Explain why this project is interesting in the light of the field of HCI.
 
I consider it quite challenging to deliver the physical experience of space to a virtual product. If that succeeds though, it can be seen as an example case for many other projects that are still relying on physical spaces. Reportedly, InContext extended their focus to apparel and footwear as well: https://www.globenewswire.com/news-release/2019/04/11/1802848/0/en/InContext-Solutions-Extends-ShopperMX-into-Apparel-and-Footwear.html
It is fascinating though, how immersive VR experiences started to mock real-world environments on such a high level, so they can be used in research to provide evidence for designing physical spaces in the real world.
Yet at the same time by designing the virtual environment already, this carries another opportunity: Deploying this VR experience to the customers, e.g. for online shopping.
💡
Who says, that the way we do our online (grocery) shopping nowadays (using websites, apps & web-apps), is the end of innovation?
 
In this German TV series "Richtung 2000" from 1972, the imagination on how to do grocery shopping in the future is quite interesting to see. The selection of articles does not happen by using a typical webshop environment, but as they say using a "wireless household dashboard" and a scrolling supermarket shelf displayed on the tv.
Video preview

2.7 Conclusion: Why InContext is meaningful to me

Explain why you find this project interesting
As someone with tech / marketing background, I considered the Albert Heijn example very interesting from a data-driven point of view.
Besides that, I often took part in market research studies in the city when I used to be a child. The research institutes usually had fully furnished indoor test supermarkets where mainly Ferrero tested the exposure and resonance of new products in the PoS (Point-of-sale) context.
Bringing this experience from the physical to the virtual space, potentially enables companies to do more efficient testing and qualitative research on scale, - without the need of having extensive testing environments and relying on manual recruiting on the street.

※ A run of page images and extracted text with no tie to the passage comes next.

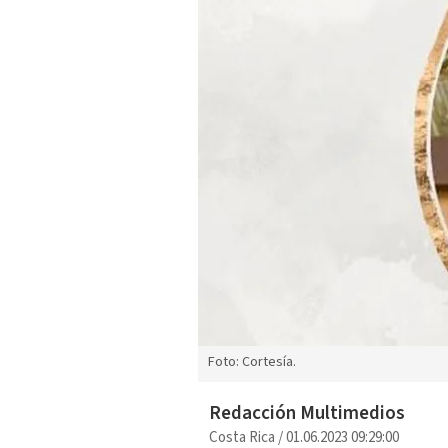
Foto: Cortesía.
Redacción Multimedios
Costa Rica
/
01.06.2023 09:29:00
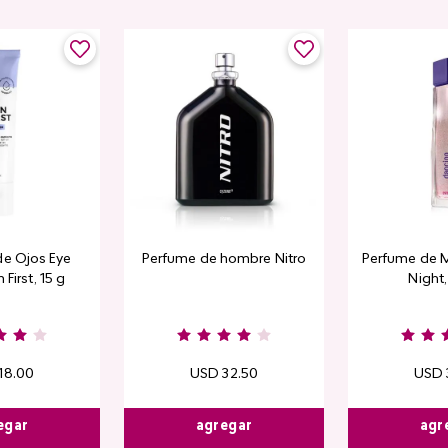
de Ojos Eye
Perfume de hombre Nitro
Perfume de M
 First, 15 g
Night
18
.
00
USD
32
.
50
USD
egar
agregar
agr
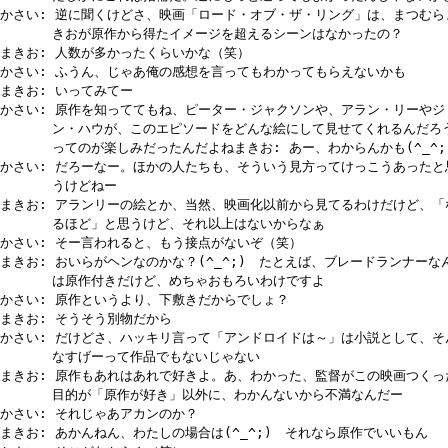
かさい: 逆に聞くけどさ、映画「ロード・オブ・ザ・リング」は、まつむら
きおが原作から得たイメージを超えるシーンはなかったの？
まきお: 人数が多かったくらいかな（笑）
かさい: ふうん、じゃあ俺の感想を言ってもわかってもらえないかも
まきお: いってみてー
かさい: 原作を知っててもね、ピーター・ジャクソンや、アラン・リーやジ
ン・ハウが、このエピソードをどんな絵にして見せてくれるんだろ
ってのが楽しみだったんだよねまきお: あー、わからんかも(^_^;
かさい: だろーなー。ほかの人たちも、そういう見方ってけっこうあったと
うけどねー
まきお: アランリーの絵とか、当然、映画化以前から見てるわけだけど、「
るほど」と思うけど、それ以上はないからなぁ
かさい: そー言われると、もう接点がないぞ（笑）
まきお: おいらがヘンなのかな？(^_^;) たとえば、ブレードランナーな
は原作付きだけど、めちゃおもろいわけですよ
かさい: 原作というより、下敷きだからでしょ？
まきお: そうそう別物だから
かさい: だけどさ、ハッキリ言って「アンドロイドは～」は小説として、そ
なすげーって作品でもないじゃない
まきお: 原作もあれはあれで好きよ。あ、わかった、監督がこの映画つくっ
目的が「原作が好き」以外に、わかんないから不満なんだー
かさい: それじゃあアカンのか？
まきお: あかんねん、わたしの場合は(^_^;) それなら原作でいいもん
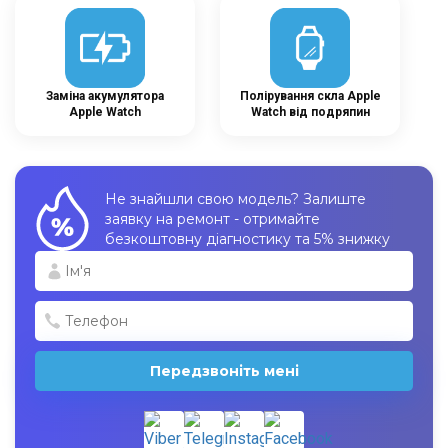
Заміна акумулятора
Полірування скла Apple
Apple Watch
Watch від подряпин
Не знайшли свою модель? Залиште
заявку на ремонт - отримайте
безкоштовну діагностику та 5% знижку
Передзвоніть мені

Overall this approach looks very interesting basically as the A/B testing - counterpart for retail space It enables companies to test different shelf & product arrangements across their (local) target audiences.
 
 
Yet again I really see a potential to use the virtual environment for tailored online shopping experiences as well, as there are local differences regarding the arrangement, placement and pricing of articles (based on where customers live - normal or rather posh areas). By offering a gamified VR shopping experience, that is in the best case tailored to the individual customer this might become an interesting shopping option for the future.
However I am a bit doubtful on how the experience really is, whether the experience in the real environment carries side-aspects such as audiovisual that can't be reflected 100% by using VR.